The feathery bundle calmly perched on my hand seems far removed from the ferocious predator that our ancestors used when hunting. But this Harris hawk is not domesticated; he is merely tolerating me as his supplier of raw meat. His eyes, fierce and glassy, seem to take in the entire meadow at once, except when he directs his stare at me, our faces mere inches apart. The effect is mesmerizing.
At the British School of Falconry in Manchester Village, Vt., part of the Equinox resort’s Country Pursuits program, participants learn the rudiments of an ancient sport. Under the guidance of Rob Waite, the amiable Brit who manages the falconry program, we rediscover our primal connection to the food chain by learning how to hunt with the birds, much as our ancestors did thousands of years ago.
Lessons commence in the resort’s barn, where the birds–including eagles–reside in separate aviaries. The atmosphere is unabashedly Anglo country huntsman, with Brittany spaniels snoozing in the corners as we don oiled jackets and Wellingtons on this drizzly autumn day. Waite selects some hawks, and the novices warily creep out of the barn, birds on arms. We learn how to cast the birds from our fists, then silently gesture them back with a bit of raw meat on a raised glove. The next day, Waite and I pile into a Land Rover with two avian companions, Skye and Haggis, and we drive to a nearby trailhead, where we cast the birds toward the treetops. From this vantage point, flying from one tree to another, they will keep us in view as we walk along the trail. Skye and Haggis are sporting bells on their legs so that we can keep track of them, and they jingle as they follow along. The Hawk Walk, as the Equinox has dubbed this activity, is like hiking with flying dogs. “Hiking and playing with hawks–it’s a strange job, this is,” says Waite.

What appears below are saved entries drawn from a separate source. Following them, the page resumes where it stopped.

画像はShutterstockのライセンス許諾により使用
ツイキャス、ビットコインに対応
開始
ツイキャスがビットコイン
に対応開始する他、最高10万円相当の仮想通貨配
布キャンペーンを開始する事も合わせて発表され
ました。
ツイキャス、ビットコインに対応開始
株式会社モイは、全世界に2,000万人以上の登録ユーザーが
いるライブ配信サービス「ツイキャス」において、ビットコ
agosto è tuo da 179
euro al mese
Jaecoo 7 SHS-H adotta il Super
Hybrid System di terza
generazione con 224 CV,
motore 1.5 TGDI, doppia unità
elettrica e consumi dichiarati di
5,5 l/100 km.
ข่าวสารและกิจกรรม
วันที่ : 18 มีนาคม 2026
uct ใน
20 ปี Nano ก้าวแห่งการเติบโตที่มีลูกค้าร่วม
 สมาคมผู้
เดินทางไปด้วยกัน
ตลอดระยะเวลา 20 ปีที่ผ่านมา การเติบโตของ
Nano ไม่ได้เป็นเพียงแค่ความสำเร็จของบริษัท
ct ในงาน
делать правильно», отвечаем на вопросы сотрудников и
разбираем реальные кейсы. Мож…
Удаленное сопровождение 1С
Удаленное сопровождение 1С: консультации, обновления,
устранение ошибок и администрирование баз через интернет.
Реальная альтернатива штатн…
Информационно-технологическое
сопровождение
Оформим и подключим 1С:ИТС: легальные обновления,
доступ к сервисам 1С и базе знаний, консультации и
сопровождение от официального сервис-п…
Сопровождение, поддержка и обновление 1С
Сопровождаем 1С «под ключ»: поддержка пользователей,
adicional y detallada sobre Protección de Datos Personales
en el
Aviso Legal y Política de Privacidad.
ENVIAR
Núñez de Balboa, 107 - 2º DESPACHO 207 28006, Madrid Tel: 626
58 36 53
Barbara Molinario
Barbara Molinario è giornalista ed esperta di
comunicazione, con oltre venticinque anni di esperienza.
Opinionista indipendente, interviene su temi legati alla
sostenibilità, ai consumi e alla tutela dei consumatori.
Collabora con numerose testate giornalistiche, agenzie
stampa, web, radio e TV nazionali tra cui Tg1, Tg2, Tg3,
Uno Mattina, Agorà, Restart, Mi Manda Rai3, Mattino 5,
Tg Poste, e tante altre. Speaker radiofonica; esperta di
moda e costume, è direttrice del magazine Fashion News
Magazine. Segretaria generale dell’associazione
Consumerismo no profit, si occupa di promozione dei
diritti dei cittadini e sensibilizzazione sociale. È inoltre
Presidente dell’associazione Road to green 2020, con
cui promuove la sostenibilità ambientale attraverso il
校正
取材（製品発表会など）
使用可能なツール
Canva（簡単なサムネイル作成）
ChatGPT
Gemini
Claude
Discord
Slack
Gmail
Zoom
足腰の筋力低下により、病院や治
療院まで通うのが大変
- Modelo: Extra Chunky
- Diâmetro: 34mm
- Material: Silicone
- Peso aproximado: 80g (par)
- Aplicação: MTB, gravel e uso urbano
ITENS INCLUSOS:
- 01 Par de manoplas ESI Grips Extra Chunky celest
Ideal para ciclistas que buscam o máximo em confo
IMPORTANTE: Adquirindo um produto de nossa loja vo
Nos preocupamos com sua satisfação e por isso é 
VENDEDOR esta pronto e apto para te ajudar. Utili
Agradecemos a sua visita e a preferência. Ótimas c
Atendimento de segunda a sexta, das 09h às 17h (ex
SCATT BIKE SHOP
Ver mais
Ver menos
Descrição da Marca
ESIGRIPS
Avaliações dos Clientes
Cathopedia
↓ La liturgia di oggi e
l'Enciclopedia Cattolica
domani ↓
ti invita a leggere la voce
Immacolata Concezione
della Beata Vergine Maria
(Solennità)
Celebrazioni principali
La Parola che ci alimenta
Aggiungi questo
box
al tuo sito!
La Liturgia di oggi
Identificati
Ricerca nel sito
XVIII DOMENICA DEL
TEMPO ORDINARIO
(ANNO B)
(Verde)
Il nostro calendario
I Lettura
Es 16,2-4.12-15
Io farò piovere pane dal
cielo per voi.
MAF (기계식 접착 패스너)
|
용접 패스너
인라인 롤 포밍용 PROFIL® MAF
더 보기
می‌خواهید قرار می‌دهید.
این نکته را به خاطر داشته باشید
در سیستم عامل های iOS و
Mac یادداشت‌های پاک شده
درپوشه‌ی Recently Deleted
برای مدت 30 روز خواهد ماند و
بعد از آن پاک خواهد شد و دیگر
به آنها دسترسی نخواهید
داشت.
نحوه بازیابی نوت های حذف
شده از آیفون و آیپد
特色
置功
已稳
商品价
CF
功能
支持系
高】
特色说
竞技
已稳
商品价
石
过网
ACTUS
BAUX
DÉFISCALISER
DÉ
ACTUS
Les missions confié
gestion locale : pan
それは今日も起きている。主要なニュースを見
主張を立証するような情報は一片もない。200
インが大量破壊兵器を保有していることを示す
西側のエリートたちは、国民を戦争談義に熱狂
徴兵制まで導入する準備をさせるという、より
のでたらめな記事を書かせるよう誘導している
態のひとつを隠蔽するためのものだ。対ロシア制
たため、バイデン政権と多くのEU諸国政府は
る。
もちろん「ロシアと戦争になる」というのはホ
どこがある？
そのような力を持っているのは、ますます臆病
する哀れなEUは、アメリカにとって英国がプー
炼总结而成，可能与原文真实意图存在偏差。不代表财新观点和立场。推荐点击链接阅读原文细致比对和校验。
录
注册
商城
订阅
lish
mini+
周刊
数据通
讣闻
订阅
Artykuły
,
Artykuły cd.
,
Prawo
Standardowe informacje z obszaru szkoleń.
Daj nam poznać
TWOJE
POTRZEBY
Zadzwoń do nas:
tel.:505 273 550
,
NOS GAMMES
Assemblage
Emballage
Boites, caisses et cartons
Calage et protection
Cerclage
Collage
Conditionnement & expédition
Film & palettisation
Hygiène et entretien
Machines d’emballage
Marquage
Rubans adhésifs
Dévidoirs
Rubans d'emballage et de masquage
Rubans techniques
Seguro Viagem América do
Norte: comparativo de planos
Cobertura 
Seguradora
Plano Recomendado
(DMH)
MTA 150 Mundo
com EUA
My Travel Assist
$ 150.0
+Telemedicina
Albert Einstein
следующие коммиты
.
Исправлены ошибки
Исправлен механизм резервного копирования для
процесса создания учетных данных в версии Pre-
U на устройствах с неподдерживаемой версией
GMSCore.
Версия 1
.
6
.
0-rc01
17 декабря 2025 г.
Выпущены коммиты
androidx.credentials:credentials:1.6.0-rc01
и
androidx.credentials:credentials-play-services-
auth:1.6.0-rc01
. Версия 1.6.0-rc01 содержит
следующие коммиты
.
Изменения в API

He elaborates on the role of falconers as stewards of a tradition and protectors of endangered birds of prey, as habitats and food supplies dwindle. Falconers such as Emma Ford in the United Kingdom, one of the founders of the Equinox’s program, are doing their part to bolster declining populations through captive breeding, a stringently regulated endeavor. “Falconry is the most regulated field sport in the world,” Waite says. In Vermont, where state law prohibits captive breeding, Waite promotes conservation through public relations–giving guests an appreciation for the sport in a natural setting, and offering educational programs to organizations during the off-season.
Often on the Hawk Walks, the predators will score a hit on a squirrel or other prey, but not today. Alarmingly, I find myself harboring bloodthirsty thoughts, hoping that the hungry hawks will spot a furry lunch scurrying through the fallen leaves. But we circle back without witnessing a single search-and-destroy mission. At first, I had questioned why anyone would undertake this pastime. The answer is both simple and complex. Superficially, it could be considered an unusual hobby that might add to your cachet at a cocktail party. But a tutorial here in a Vermont meadow reveals the sport’s intellectual appeal; it provides a lesson in history, conservation, and–as much as you would like to deny it–the blood lust that might be inherent in human nature.